Walking on Eggshells: Navigating the Delicate Relationship Between Adult Children and Parents  by Jane Isay

Walking on Eggshells: Navigating the Delicate Relationship Between Adult Children and Parents
256 pages; Flying Dolphin/Doubleday
We didn't lecture we didn't scream (well, hardly ever). We handled the kids with kid gloves. We listened, we empathized, we understood. So how come our grown-up children have so much trouble relating to us? Veteran book editor and parent Jane Isay lays out some answers in her gentle guide for the perplexed, Walking on Eggshells: Navigating the Delicate Relationship Between Adult Children and Parents (Flying Dolphin/Doubleday). Warmly, sometimes achingly honest—as when she talks about her own failures as a mother—Isay interviewed some 75 parents and their grown children. She pinpoints the newly identified stage of development called "emerging adulthood," when, instead of leaping from the nest into marriages and careers, 20-somethings linger for aid and comfort—even as they scorn it.

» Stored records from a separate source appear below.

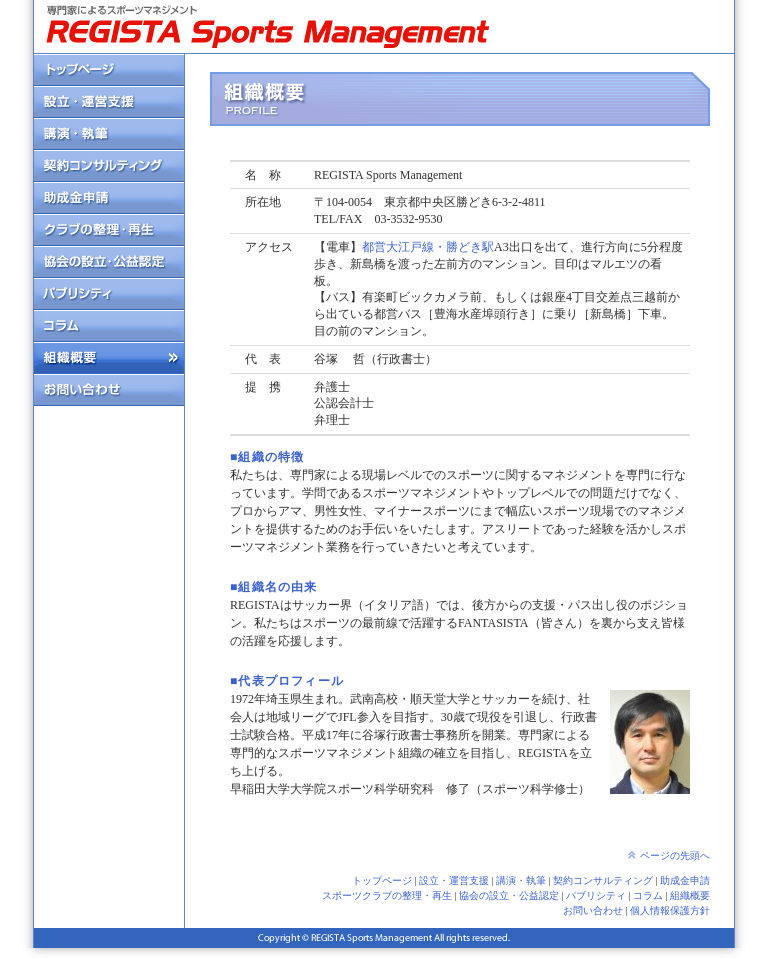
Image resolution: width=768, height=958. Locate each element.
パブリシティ (596, 895)
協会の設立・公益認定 (509, 895)
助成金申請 (685, 880)
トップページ (382, 880)
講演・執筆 (521, 880)
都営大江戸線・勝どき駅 (428, 247)
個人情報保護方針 (670, 910)
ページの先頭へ (675, 855)
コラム (648, 895)
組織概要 (690, 895)
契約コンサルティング (603, 880)
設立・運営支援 (454, 880)
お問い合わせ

They confide in us, then retreat behind a "curtain of silence." We, for our parts, tend to keep an "emotional bankbook" ("When you believe that your children owe you everything, there is no way that they can repay you"). We dread their indifference and contempt; they fear "the narrowing of eyes in judgment." The solution, according to a sage and serene parent called Sheila, is to "keep your mouth shut and your door open." Learn the difference between advising and controlling. And try to sense what your child, even when emotionally distant, still feels for you, because "most often the love is there—hiding in plain sight."